Many patients have cardiac pacemakers. A wire arises from the pacemaker, which lies within the subcutaneous tissue over the pectoralis major muscle and travels from the pacemaker under the skin to pierce the axillary vein just beneath the clavicle, lateral to the subclavius muscle. The wire then passes through the subclavian vein, the brachiocephalic vein, the superior vena cava, and the right atrium, and lies on the wall of the right ventricle (where it can stimulate the heart to contract) (eFig. 3.118). If the wire pierces the axillary vein directly adjacent to the subclavius muscle, it is possible that after many years of shoulder movement the subclavius muscle stresses and breaks the wire, causing the pacemaker to fail. Every effort is made to place the insertion point of the wire as far laterally as feasible within the first part of the axillary vein.
A 20-year-old man visited his family doctor because he had a cough. A chest radiograph demonstrated translucent notches along the inferior border of ribs III to VI (eFig. 3.119). He was referred to a cardiologist and a diagnosis of coarctation of the aorta was made. The rib notching was caused by dilated collateral intercostal arteries.
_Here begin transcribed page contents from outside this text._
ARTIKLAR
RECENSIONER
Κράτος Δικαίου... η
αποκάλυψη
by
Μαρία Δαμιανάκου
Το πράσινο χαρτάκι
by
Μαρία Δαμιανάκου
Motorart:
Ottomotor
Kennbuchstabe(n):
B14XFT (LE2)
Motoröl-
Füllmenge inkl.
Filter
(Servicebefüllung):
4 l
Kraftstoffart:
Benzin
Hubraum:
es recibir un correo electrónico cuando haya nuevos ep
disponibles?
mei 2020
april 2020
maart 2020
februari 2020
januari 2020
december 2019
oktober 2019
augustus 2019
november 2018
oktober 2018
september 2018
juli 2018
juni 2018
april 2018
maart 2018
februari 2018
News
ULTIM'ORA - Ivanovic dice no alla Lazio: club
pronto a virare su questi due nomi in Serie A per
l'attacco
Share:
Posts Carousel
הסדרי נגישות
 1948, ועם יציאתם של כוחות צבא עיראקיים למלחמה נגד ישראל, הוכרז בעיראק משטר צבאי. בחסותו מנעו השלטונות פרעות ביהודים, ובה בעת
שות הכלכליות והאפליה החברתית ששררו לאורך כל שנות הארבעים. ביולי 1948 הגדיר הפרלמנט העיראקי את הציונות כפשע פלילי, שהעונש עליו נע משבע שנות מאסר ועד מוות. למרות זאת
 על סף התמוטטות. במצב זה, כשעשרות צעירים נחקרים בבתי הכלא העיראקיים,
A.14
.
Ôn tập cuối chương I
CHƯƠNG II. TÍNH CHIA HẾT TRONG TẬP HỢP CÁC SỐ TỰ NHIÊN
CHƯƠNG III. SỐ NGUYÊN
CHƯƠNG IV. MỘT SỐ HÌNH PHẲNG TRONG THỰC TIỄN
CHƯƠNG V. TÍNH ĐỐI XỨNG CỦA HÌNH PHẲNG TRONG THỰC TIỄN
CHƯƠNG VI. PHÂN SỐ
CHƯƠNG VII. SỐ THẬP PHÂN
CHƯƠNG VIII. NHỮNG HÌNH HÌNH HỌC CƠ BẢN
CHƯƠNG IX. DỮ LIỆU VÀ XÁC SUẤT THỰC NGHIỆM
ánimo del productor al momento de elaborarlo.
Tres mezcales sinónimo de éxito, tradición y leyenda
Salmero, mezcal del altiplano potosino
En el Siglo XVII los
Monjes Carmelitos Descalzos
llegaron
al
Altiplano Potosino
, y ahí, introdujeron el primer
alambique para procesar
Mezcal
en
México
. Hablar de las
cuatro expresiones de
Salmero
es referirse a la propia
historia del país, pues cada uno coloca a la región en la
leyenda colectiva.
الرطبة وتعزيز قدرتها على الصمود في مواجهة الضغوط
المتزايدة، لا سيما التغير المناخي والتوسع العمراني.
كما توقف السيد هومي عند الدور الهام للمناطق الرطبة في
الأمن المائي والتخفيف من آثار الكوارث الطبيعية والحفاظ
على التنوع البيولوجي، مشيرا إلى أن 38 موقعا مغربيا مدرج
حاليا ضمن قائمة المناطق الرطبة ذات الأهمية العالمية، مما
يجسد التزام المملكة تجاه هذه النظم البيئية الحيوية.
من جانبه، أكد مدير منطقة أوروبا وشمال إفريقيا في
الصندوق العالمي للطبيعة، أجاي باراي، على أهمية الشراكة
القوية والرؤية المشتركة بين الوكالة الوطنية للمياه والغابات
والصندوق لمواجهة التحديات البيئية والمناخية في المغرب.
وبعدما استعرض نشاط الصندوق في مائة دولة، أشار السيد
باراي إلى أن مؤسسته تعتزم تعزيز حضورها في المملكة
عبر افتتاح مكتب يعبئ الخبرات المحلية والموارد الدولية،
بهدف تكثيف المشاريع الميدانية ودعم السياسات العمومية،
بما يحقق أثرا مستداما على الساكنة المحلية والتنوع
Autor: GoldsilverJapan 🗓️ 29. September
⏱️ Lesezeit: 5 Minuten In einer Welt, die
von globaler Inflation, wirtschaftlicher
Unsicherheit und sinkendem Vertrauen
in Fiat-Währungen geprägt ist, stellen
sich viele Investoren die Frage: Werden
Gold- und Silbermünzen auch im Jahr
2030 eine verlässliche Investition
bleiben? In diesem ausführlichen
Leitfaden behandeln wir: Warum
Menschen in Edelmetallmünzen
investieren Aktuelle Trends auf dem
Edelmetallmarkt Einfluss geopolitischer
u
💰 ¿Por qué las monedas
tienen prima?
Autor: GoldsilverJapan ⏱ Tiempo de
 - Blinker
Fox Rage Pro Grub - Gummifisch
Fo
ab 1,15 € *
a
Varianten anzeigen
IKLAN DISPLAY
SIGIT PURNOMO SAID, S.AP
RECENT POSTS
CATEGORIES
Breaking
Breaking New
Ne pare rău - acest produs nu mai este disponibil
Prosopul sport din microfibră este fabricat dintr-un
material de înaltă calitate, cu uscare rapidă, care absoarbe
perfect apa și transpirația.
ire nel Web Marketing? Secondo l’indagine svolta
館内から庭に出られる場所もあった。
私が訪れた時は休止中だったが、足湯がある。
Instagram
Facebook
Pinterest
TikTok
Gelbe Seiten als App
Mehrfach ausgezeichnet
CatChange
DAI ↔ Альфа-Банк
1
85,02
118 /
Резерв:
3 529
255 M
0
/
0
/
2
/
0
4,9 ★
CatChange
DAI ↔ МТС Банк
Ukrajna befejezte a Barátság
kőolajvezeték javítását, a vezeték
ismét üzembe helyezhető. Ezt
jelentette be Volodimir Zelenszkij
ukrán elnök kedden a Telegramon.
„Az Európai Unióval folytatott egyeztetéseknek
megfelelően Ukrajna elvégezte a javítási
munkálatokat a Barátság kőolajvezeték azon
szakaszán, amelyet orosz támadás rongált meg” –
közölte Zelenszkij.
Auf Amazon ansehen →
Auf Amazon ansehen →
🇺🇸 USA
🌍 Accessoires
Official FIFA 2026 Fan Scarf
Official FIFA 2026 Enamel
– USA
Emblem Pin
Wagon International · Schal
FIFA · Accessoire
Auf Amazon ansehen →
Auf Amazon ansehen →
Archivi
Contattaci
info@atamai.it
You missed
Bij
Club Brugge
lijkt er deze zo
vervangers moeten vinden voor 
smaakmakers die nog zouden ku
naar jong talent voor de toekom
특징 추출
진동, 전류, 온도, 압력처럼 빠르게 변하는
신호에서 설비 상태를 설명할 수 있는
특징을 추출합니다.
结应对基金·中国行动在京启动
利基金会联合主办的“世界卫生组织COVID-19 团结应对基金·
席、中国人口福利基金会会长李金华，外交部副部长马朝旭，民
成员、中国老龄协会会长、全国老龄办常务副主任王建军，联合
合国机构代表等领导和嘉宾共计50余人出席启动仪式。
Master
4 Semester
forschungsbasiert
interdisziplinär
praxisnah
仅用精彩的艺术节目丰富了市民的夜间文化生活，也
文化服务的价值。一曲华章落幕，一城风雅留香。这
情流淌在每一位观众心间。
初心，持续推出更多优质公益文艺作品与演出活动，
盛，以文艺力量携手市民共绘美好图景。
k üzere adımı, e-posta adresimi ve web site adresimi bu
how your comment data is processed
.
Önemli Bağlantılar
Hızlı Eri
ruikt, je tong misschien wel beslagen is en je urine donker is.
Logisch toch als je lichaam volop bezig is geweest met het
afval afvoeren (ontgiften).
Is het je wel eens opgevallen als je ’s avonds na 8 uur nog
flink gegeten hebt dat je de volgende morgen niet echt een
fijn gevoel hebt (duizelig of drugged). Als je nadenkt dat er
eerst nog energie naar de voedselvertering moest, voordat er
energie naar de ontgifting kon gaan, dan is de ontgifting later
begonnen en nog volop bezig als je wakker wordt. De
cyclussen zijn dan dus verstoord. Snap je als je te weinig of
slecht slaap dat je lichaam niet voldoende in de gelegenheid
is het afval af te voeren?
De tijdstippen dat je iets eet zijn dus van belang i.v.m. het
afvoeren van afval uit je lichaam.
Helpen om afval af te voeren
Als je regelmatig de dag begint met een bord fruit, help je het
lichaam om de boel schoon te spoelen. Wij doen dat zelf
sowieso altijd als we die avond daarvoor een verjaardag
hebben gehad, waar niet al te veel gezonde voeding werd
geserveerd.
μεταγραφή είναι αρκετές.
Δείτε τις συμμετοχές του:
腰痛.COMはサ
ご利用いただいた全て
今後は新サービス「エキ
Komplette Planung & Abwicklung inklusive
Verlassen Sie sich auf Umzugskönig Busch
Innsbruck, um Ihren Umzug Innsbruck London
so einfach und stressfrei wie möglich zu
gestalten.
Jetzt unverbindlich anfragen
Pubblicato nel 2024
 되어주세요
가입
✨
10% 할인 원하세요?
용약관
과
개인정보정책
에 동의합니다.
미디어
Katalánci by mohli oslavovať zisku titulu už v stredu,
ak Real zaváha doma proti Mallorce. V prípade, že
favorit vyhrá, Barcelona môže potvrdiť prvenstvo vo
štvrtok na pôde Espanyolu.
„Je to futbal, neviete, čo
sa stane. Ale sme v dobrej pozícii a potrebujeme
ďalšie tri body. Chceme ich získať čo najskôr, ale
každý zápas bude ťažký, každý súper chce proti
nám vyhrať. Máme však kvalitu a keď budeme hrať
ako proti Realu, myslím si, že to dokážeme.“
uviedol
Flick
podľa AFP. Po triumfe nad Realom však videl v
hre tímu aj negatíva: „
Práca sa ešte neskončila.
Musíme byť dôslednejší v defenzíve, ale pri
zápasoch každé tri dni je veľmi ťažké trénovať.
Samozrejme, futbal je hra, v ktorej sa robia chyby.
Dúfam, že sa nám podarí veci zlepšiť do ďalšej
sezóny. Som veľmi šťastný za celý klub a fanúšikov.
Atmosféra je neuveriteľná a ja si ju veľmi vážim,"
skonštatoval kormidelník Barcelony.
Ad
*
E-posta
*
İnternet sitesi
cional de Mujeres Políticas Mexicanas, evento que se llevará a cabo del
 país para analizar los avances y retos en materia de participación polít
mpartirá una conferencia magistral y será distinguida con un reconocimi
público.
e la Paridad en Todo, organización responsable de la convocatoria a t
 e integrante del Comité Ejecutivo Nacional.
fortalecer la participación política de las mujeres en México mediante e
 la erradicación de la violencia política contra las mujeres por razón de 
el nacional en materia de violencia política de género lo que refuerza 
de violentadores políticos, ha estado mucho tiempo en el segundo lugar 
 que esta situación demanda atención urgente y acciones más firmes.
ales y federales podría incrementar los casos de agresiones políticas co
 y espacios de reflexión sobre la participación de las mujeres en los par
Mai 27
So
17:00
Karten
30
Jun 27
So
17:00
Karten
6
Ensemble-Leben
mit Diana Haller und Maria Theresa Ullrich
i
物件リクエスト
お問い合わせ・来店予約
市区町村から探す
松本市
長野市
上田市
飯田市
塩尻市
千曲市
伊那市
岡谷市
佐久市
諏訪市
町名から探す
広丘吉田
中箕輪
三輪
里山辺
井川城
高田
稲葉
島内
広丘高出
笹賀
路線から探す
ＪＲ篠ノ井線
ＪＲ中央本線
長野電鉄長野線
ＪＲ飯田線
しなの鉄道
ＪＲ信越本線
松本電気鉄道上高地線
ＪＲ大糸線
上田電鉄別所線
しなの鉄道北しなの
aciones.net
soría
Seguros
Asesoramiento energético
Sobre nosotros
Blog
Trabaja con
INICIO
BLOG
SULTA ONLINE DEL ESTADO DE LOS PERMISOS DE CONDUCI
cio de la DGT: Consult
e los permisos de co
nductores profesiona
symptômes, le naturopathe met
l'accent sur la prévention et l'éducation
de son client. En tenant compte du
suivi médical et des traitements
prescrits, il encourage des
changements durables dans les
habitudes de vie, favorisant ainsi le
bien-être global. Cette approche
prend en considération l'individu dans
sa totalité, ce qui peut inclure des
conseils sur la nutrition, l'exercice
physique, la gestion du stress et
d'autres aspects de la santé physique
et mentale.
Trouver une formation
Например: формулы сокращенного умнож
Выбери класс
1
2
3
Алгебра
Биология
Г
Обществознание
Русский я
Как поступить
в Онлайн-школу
Coarctation of the aorta is a narrowing of the aorta distal to the left subclavian artery. This narrowing can markedly reduce blood flow to the lower body. Many of the vessels above the narrowing therefore enlarge due to the increased pressure so that blood can reach the aorta below the level of the narrowing. Commonly, the internal thoracic, superior epigastric, and musculophrenic arteries enlarge anteriorly. These arteries supply the anterior intercostal arteries, which anastomose with the posterior intercostal arteries that allow blood to flow retrogradely into the aorta. Enlargement of the intertcostal vessels results in notching of the ribs.
The first and second posterior intercostal vessels are supplied from the costocervical trunk, which arises from the subclavian artery proximal to the coarctation, so do not enlarge and do not induce rib notching.